▶ The data
----

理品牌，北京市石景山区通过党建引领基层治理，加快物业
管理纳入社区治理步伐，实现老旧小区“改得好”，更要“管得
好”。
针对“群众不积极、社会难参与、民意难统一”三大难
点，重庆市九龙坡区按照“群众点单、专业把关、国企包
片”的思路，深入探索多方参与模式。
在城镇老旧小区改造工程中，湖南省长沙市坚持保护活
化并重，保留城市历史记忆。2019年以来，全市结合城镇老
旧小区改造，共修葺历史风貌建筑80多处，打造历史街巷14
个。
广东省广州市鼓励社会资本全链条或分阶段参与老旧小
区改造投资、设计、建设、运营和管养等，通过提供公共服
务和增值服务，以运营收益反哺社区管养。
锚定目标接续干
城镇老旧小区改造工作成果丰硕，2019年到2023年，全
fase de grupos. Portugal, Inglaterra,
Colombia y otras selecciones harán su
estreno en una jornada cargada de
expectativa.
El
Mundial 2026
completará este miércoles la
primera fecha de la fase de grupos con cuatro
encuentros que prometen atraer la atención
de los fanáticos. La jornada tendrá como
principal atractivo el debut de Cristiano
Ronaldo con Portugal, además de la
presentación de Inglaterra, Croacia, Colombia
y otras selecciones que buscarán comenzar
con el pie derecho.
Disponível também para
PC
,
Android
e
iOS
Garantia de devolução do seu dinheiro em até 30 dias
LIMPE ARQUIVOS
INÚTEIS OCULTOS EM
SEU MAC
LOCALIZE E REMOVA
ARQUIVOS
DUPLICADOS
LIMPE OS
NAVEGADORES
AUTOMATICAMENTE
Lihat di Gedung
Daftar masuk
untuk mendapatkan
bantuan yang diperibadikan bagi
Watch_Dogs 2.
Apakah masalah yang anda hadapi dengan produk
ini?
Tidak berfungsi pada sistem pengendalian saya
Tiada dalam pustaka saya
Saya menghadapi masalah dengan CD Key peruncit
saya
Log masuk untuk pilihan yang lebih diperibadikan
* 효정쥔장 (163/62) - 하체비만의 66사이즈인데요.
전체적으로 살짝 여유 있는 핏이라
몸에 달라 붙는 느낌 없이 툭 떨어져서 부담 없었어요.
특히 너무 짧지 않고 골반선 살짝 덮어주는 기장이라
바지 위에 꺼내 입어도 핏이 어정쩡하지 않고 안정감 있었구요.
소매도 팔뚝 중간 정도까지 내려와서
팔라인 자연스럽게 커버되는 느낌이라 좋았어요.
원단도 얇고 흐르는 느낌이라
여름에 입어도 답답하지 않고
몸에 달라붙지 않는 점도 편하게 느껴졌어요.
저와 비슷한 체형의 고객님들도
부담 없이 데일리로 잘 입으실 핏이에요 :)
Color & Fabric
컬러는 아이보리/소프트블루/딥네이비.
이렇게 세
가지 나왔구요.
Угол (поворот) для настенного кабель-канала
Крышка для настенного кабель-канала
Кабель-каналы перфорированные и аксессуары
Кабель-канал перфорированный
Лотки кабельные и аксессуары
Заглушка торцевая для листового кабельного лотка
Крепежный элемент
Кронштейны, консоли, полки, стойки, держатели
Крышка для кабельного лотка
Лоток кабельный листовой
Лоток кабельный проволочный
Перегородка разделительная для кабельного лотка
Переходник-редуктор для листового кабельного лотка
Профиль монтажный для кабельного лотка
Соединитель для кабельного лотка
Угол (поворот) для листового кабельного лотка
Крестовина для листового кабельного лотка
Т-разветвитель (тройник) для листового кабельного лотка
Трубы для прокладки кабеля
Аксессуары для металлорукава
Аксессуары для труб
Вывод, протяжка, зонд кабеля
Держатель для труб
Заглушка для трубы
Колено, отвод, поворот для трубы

----

Every entry above must appear again in the reply, exactly as it stands.

▶ Your solution
理品牌，北京市石景山区通过党建引领基层治理，加快物业
管理纳入社区治理步伐，实现老旧小区“改得好”，更要“管得
好”。
针对“群众不积极、社会难参与、民意难统一”三大难
点，重庆市九龙坡区按照“群众点单、专业把关、国企包
片”的思路，深入探索多方参与模式。
在城镇老旧小区改造工程中，湖南省长沙市坚持保护活
化并重，保留城市历史记忆。2019年以来，全市结合城镇老
旧小区改造，共修葺历史风貌建筑80多处，打造历史街巷14
个。
广东省广州市鼓励社会资本全链条或分阶段参与老旧小
区改造投资、设计、建设、运营和管养等，通过提供公共服
务和增值服务，以运营收益反哺社区管养。
锚定目标接续干
城镇老旧小区改造工作成果丰硕，2019年到2023年，全
fase de grupos. Portugal, Inglaterra,
Colombia y otras selecciones harán su
estreno en una jornada cargada de
expectativa.
El
Mundial 2026
completará este miércoles la
primera fecha de la fase de grupos con cuatro
encuentros que prometen atraer la atención
de los fanáticos. La jornada tendrá como
principal atractivo el debut de Cristiano
Ronaldo con Portugal, además de la
presentación de Inglaterra, Croacia, Colombia
y otras selecciones que buscarán comenzar
con el pie derecho.
Disponível também para
PC
,
Android
e
iOS
Garantia de devolução do seu dinheiro em até 30 dias
LIMPE ARQUIVOS
INÚTEIS OCULTOS EM
SEU MAC
LOCALIZE E REMOVA
ARQUIVOS
DUPLICADOS
LIMPE OS
NAVEGADORES
AUTOMATICAMENTE
Lihat di Gedung
Daftar masuk
untuk mendapatkan
bantuan yang diperibadikan bagi
Watch_Dogs 2.
Apakah masalah yang anda hadapi dengan produk
ini?
Tidak berfungsi pada sistem pengendalian saya
Tiada dalam pustaka saya
Saya menghadapi masalah dengan CD Key peruncit
saya
Log masuk untuk pilihan yang lebih diperibadikan
* 효정쥔장 (163/62) - 하체비만의 66사이즈인데요.
전체적으로 살짝 여유 있는 핏이라
몸에 달라 붙는 느낌 없이 툭 떨어져서 부담 없었어요.
특히 너무 짧지 않고 골반선 살짝 덮어주는 기장이라
바지 위에 꺼내 입어도 핏이 어정쩡하지 않고 안정감 있었구요.
소매도 팔뚝 중간 정도까지 내려와서
팔라인 자연스럽게 커버되는 느낌이라 좋았어요.
원단도 얇고 흐르는 느낌이라
여름에 입어도 답답하지 않고
몸에 달라붙지 않는 점도 편하게 느껴졌어요.
저와 비슷한 체형의 고객님들도
부담 없이 데일리로 잘 입으실 핏이에요 :)
Color & Fabric
컬러는 아이보리/소프트블루/딥네이비.
이렇게 세
가지 나왔구요.
Угол (поворот) для настенного кабель-канала
Крышка для настенного кабель-канала
Кабель-каналы перфорированные и аксессуары
Кабель-канал перфорированный
Лотки кабельные и аксессуары
Заглушка торцевая для листового кабельного лотка
Крепежный элемент
Кронштейны, консоли, полки, стойки, держатели
Крышка для кабельного лотка
Лоток кабельный листовой
Лоток кабельный проволочный
Перегородка разделительная для кабельного лотка
Переходник-редуктор для листового кабельного лотка
Профиль монтажный для кабельного лотка
Соединитель для кабельного лотка
Угол (поворот) для листового кабельного лотка
Крестовина для листового кабельного лотка
Т-разветвитель (тройник) для листового кабельного лотка
Трубы для прокладки кабеля
Аксессуары для металлорукава
Аксессуары для труб
Вывод, протяжка, зонд кабеля
Держатель для труб
Заглушка для трубы
Колено, отвод, поворот для трубы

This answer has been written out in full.